Fewer and fewer Xbox 360 games were coming out in those purple “Kinect Required” boxes as the next generation of consoles started coming into view, but we didn’t care. As long as we could yell our television shows into existence we’d be fine. Things were good.
Then things got even better.
The Xbox One arrived in November of 2013, and with it a brand new Kinect sensor. A sensor that could see not only me, but my entire living room! A sensor that controlled not only media streaming apps, but pay TV! A sensor that could spy on your home and report back to some shadowy government agency, or take pictures of you naked and upload them to the internet!
Probably not those last two things, but the general public didn’t take well to the idea of a camera in their living room constantly watching what they were doing. Despite Microsoft’s assurances that their private lives would remain so, many folks picking up the Xbox One on launch day left the Kinect in the box and never looked back. Eventually Microsoft started selling the console without the Kinect, which made many people happy.
Not me though. These days we have two Xbox One consoles in the house and only one PlayStation 4. The Xbox One in the living room has a Kinect. The one in my office does not — I picked up one of those Kinect-free Assassin’s Creed Unity bundles before I realised I hated Assassin’s Creed Unity.
I also hate the Xbox One in my office. Well, not hate so much as resent. I’ll try to talk to it sometimes, but it never listens. I’ve pondered paying $170 for a standalone Xbox One Kinect, but I can’t bring myself to do it. I made my mistake. Now I live with it. Sometimes I just stare balefully at the office Xbox One when it isn’t looking. It’s never looking. It has no Kinect.
That’s right, you’re a glorified Wii U shelf, you jerk.
Meanwhile the living room of my home is a high-tech, voice-activated. camera-enabled wonderland.

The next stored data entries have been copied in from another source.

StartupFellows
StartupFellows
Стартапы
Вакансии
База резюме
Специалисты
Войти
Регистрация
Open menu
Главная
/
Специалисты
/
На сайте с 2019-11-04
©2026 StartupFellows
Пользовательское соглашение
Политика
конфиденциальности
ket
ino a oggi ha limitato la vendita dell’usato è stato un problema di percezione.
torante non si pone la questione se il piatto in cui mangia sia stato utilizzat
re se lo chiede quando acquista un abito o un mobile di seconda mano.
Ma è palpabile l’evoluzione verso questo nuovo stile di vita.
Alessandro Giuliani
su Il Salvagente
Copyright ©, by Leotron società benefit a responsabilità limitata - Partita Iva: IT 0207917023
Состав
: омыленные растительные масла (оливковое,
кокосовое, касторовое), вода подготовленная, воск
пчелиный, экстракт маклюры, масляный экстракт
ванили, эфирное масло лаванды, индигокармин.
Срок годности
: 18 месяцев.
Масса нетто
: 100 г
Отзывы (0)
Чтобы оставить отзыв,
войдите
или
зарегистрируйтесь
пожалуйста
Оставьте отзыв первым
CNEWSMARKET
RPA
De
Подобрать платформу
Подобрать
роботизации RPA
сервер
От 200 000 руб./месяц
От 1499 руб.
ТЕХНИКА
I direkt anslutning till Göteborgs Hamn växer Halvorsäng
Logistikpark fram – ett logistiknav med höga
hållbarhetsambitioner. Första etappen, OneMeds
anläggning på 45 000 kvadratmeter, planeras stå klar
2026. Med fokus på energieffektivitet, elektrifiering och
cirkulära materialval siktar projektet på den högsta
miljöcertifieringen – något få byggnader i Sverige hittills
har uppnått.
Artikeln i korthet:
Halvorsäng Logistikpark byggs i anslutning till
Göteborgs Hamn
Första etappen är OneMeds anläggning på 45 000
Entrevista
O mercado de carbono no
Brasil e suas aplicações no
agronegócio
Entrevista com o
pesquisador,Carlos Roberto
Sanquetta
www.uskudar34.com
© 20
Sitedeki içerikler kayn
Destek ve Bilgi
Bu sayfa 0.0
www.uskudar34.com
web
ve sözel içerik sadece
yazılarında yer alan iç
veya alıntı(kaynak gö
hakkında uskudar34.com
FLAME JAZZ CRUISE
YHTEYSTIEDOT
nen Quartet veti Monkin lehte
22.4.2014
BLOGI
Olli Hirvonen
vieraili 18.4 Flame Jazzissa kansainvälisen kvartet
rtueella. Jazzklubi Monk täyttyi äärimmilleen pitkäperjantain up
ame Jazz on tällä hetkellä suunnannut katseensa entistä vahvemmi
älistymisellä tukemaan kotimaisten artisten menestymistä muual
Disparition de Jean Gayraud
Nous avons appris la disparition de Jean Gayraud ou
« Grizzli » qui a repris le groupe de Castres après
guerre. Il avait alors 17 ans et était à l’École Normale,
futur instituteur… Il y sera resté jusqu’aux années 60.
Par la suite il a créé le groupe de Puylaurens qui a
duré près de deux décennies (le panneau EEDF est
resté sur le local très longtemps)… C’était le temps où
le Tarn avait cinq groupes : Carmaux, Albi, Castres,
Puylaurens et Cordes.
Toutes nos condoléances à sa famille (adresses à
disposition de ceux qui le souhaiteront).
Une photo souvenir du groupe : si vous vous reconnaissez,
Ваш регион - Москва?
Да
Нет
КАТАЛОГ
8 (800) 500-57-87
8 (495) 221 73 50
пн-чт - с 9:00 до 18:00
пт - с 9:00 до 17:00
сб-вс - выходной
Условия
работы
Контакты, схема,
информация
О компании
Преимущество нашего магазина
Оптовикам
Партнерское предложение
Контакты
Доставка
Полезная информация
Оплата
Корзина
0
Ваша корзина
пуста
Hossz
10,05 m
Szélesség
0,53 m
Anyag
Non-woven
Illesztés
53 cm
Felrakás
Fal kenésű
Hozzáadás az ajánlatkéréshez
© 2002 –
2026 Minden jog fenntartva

Before I pick up the kids from the bus stop in the afternoon? “Xbox On. Xbox watch Cartoon Network.”
Before I drag my exercise bike into the middle of the living room? “Xbox go to Crunchyroll.”
When I want to Just Dance? Well, I Just Dance.
There will never be photographic evidence of me playing Just Dance.
When Yo Gabba Gabba gets too loud? “Xbox volume down.”
When I want to search the web? “Xbox watch Cartoon Network.” Then I go get my tablet while the kids are distracted. I am never saying “Xbox Bing.” I have my limits.
I use the Kinect for Skype. I use the Kinect to ask Forza Horizon 2‘s navigational computer Anna where to go next. I use the red LEDs on the Kinect to determine whether or not the children have been screwing around with the cables coming out of the Xbox One again.
The Kinect is the subject of much derision, and rightly so. As a game-playing device it never reached its full potential, and as we inch towards what’s either the age of virtual reality or the next thing we’ll joke about in five years (3D gaming!), it’s unlikely it will. Releasing an always-on camera when concerns over personal privacy were at a fever pitch was probably a misstep as well.
But here in our household the Kinect has become part of the family, and you don’t condemn a member of your family for making a few massive mistakes. You appreciate what they do right, tolerate the mannerisms that annoy you and shout at them over and over again until they change the damn channel.